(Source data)
┏━━

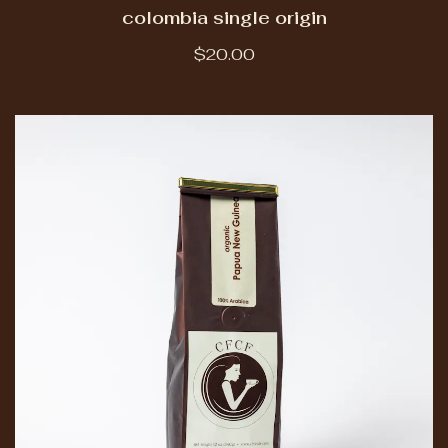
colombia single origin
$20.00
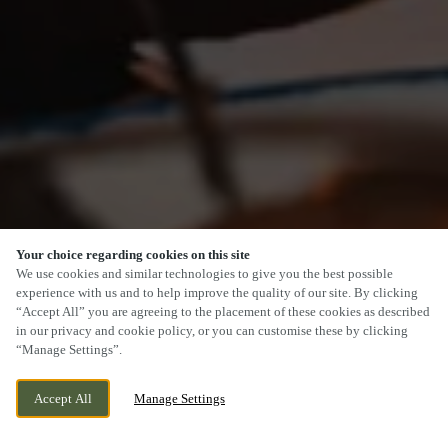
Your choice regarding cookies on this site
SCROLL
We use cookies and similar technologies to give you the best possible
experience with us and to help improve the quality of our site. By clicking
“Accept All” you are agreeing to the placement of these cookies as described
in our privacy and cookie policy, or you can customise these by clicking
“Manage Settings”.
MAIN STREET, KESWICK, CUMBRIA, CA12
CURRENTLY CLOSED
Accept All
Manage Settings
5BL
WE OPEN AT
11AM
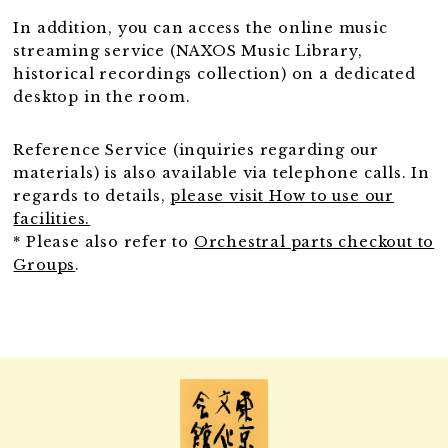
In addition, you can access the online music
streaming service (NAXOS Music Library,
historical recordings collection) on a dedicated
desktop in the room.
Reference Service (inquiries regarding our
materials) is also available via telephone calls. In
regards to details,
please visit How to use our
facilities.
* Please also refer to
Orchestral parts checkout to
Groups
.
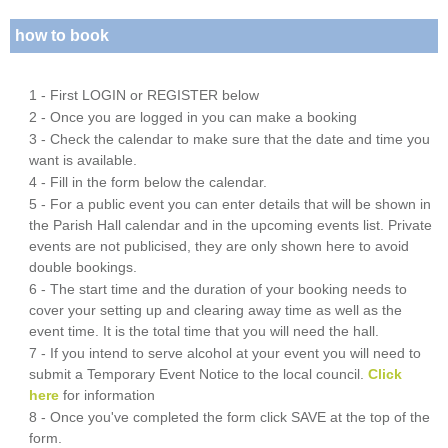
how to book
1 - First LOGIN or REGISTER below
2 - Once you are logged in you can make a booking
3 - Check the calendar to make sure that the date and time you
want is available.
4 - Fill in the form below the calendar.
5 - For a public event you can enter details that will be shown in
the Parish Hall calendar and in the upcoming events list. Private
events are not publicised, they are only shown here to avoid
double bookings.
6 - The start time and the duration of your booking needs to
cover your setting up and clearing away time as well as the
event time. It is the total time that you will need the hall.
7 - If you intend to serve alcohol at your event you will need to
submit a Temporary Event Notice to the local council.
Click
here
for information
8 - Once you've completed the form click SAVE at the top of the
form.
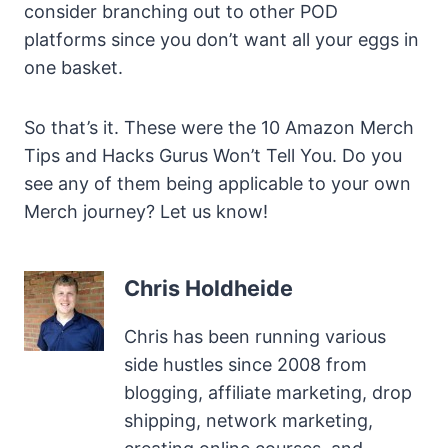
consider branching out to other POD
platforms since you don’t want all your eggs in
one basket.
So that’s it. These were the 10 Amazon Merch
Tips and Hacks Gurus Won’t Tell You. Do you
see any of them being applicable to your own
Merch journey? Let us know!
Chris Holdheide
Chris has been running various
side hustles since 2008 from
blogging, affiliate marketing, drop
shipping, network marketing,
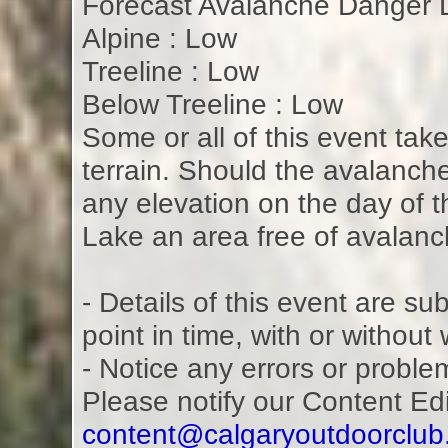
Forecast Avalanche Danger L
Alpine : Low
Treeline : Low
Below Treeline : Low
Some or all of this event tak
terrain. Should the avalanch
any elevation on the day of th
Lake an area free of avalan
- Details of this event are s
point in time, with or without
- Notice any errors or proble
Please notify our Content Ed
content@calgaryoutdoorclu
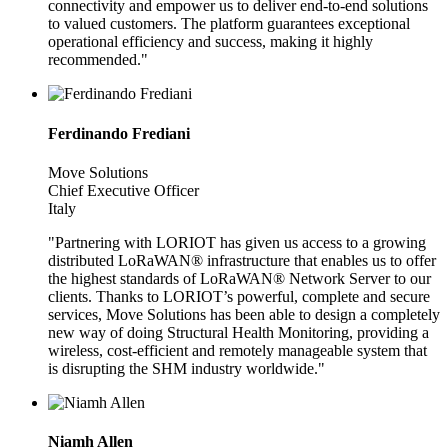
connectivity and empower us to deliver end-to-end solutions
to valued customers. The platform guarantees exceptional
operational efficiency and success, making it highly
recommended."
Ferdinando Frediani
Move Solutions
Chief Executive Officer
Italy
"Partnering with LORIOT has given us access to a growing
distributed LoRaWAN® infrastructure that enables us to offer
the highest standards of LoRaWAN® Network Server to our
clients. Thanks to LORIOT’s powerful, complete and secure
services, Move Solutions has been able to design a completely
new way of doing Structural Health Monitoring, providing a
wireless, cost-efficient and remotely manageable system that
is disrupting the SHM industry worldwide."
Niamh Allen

┗━━
┏━━

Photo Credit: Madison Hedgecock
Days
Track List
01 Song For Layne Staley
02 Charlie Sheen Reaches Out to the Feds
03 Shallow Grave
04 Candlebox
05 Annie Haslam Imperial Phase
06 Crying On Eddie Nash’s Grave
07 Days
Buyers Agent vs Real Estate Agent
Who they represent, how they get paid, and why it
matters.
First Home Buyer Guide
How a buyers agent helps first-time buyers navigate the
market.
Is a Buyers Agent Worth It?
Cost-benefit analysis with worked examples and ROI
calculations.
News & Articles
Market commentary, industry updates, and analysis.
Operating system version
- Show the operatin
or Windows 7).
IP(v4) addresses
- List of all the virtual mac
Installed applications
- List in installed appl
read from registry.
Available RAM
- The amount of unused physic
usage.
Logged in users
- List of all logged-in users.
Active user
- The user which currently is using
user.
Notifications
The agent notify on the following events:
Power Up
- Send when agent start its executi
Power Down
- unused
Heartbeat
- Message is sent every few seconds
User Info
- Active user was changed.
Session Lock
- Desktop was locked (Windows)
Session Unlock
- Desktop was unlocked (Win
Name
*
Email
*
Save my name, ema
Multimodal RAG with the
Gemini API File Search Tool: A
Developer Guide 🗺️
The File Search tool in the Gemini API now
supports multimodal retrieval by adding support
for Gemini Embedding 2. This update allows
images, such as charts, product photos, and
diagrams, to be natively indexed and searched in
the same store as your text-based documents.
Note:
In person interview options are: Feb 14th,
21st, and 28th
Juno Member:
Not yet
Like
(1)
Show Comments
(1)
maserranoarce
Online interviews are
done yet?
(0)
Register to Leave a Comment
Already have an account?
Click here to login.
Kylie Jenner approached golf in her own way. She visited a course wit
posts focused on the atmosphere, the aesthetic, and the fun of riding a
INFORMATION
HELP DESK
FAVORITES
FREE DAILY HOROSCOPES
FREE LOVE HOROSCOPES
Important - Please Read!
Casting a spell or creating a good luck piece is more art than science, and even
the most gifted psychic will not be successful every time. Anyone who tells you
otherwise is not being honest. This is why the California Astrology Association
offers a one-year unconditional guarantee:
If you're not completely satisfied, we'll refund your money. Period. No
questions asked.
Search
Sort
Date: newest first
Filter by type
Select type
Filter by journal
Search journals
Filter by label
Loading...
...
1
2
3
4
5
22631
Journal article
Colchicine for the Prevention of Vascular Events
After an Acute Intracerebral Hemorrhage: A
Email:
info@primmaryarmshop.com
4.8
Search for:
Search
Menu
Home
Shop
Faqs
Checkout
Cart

┗━━

- [TASK PROMPT]:
Precisely those lines above that run from the line with "- Details of this event are s" up to and including the line with "Niamh Allen" are to be set down, with the pictures omitted.

- [RESULT OF THE EXERCISE]:
- Details of this event are s
point in time, with or without
- Notice any errors or proble
Please notify our Content Ed
content@calgaryoutdoorclu
connectivity and empower us to deliver end-to-end solutions
to valued customers. The platform guarantees exceptional
operational efficiency and success, making it highly
recommended."
Ferdinando Frediani
Move Solutions
Chief Executive Officer
Italy
"Partnering with LORIOT has given us access to a growing
distributed LoRaWAN® infrastructure that enables us to offer
the highest standards of LoRaWAN® Network Server to our
clients. Thanks to LORIOT’s powerful, complete and secure
services, Move Solutions has been able to design a completely
new way of doing Structural Health Monitoring, providing a
wireless, cost-efficient and remotely manageable system that
is disrupting the SHM industry worldwide."
Niamh Allen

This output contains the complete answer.